The City Council amended the definition to include tactics like coercing a tenant to vacate with offers of payment; failing to perform necessary repairs on time as required by federal, state, county or local housing, health or safety laws; failing to minimize exposure to noise, dust, lead, paint, asbestos and other harmful building materials; and interfering with the comfort, peace or quiet of a tenant.

Some Exposition Park residents say housing developments near USC is gentrifying area

ABC 7 - Residential neighborhoods around USC look different than they did just a few years ago. Residents say that's because of companies like Tripalink, which are building housing for USC students - disrupting the makeup of Exposition Park.

Community members marched to Tripalink's office Thursday to demand a halt to all construction projects in the area. According to the group Alliance of Californians for Community Empowerment, Tripalink is expanding at a rapid rate. 

Protesters also want their councilmember, Marqueece Harris-Dawson, to put up a fight instead of working with Tripalink, and bring affordable housing to the area.

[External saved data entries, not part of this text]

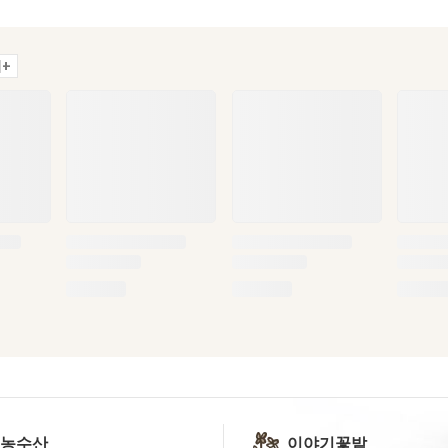
+
 농수산
이야기꽃밭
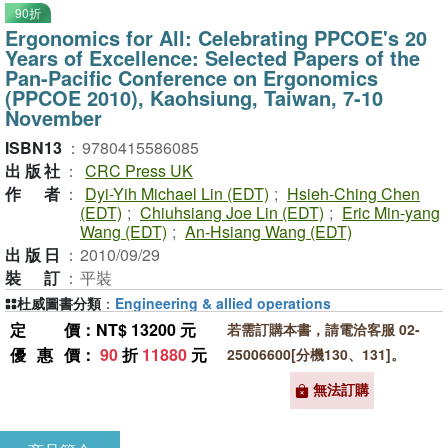
90折
Ergonomics for All: Celebrating PPCOE's 20
Years of Excellence: Selected Papers of the
Pan-Pacific Conference on Ergonomics
(PPCOE 2010), Kaohsiung, Taiwan, 7-10
November
ISBN13
：
9780415586085
出版社
：
CRC Press UK
作者
：
Dyi-Yih Michael Lin (EDT)
;
Hsieh-Ching Chen
(EDT)
;
Chiuhsiang Joe Lin (EDT)
;
Eric Min-yang
Wang (EDT)
;
An-Hsiang Wang (EDT)
出版日
：
2010/09/29
裝訂
：
平裝
杜威圖書分類
：
Engineering & allied operations
定價
：NT$ 13200 元
若需訂購本書，請電洽客服 02-
優惠價
：
90
折
11880
元
25006600[分機130、131]。
無法訂購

"I am so disappointed in Marqueece Harris-Dawson because he's turned his back on us," said Beverly Roberts, who lives in Exposition Park.

San Diego Region Slow To Send Rent, Utility Relief To Struggling Tenants Facing Eviction

KPBS - More than two months ago, the San Diego region was awarded $211 million in state and federal funds to help landlords and low-income tenants who were financially impacted by the pandemic.

But only 2% of that money has been sent to eligible households, according to data obtained by inewsource in mid-May. Some are just now receiving updates about the status of their applications and many others are still waiting, housing advocates say.

The two-month turnaround to process applications and send payments to eligible households has been a problem for struggling tenants who are left in the dark. The state of California is also holding local agencies to a Sept. 30 deadline to commit 65% of the available funding.

Oakland tenants sue S.F. real estate investment company, alleging harassment

San Francisco Chronicle - Dozens of tenants in Oakland filed a class-action lawsuit and four multi-plaintiff lawsuits late Tuesday against Mosser Capital, a San Francisco real estate investment company, alleging illegal utility gouging and harassment, attorneys said.

The allegations include driving up existing rents by imposing new utility fees, unlawful entry into units, refusal to make repairs and charging tenants for necessary repairs.

The lawsuit, filed in Alameda County Superior Court, demands a jury trial, unspecified damages and asks a judge to prohibit Mosser and other companies named in the lawsuit from pressuring tenants to vacate their units.

Oakland Tenants Sue Landlord Mosser Companies, Alleging Harassment, Discrimination To Force Them Out

San Jose Mercury News - Oakland tenants in four different apartment buildings are trying to put a stop to what they say has been an ongoing campaign of harassment and legal violations from their corporate landlord, filing five lawsuits this week against the property owner.

The tenants say Mosser Companies, a property company that owns buildings in the Bay Area and Los Angeles, has shut off their utilities, created unsafe living conditions, slapped them with illegal fines and fees, and harassed them in an effort to get them to leave their rent-controlled apartments.

Just like companies charged with creating hostile work environments, Mosser has created “hostile living conditions,” said Ethan Silverstein, an attorney with the Alliance of Californians for Community Empowerment, who filed the lawsuit on behalf of the tenants. “Now, we are asking the courts to put a stop to it.”